--- WORK TO BE COMPLETED ---
Copy exactly the lines of the data below that run from the line holding "字を追いかけるだけでなく、 「あなたらしさ」を接客に活か" through the line holding "も丁寧な研修とサポート体制で 安心してスタートできます。 |", both ends included.

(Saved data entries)
::::
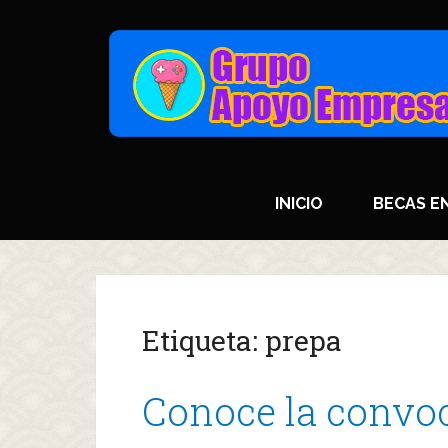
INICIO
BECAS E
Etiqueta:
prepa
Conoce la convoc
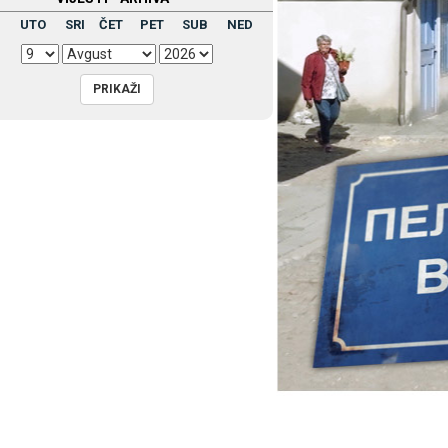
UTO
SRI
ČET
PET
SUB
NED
::::
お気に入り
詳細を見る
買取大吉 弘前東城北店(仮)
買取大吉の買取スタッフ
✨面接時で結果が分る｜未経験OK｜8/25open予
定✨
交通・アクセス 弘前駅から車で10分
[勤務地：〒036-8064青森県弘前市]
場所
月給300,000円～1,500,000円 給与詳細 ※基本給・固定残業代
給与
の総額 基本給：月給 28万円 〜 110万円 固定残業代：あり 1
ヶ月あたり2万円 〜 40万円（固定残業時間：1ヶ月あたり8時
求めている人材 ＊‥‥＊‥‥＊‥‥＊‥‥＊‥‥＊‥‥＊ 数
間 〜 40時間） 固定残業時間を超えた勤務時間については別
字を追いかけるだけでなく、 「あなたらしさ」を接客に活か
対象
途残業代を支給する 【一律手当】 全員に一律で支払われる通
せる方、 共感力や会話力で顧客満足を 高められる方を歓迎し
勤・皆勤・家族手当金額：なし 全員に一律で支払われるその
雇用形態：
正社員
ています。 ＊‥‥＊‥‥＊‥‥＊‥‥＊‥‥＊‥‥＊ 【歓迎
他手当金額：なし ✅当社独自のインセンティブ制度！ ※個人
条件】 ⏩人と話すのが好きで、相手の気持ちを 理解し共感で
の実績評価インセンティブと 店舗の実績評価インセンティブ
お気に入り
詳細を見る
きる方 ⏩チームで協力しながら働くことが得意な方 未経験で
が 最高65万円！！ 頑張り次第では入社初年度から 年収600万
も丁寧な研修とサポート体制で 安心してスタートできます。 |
::::
--- SOLUTION FOR THIS PROBLEM ---
字を追いかけるだけでなく、 「あなたらしさ」を接客に活か
対象
途残業代を支給する 【一律手当】 全員に一律で支払われる通
せる方、 共感力や会話力で顧客満足を 高められる方を歓迎し
勤・皆勤・家族手当金額：なし 全員に一律で支払われるその
雇用形態：
正社員
ています。 ＊‥‥＊‥‥＊‥‥＊‥‥＊‥‥＊‥‥＊ 【歓迎
他手当金額：なし ✅当社独自のインセンティブ制度！ ※個人
条件】 ⏩人と話すのが好きで、相手の気持ちを 理解し共感で
の実績評価インセンティブと 店舗の実績評価インセンティブ
お気に入り
詳細を見る
きる方 ⏩チームで協力しながら働くことが得意な方 未経験で
が 最高65万円！！ 頑張り次第では入社初年度から 年収600万
も丁寧な研修とサポート体制で 安心してスタートできます。 |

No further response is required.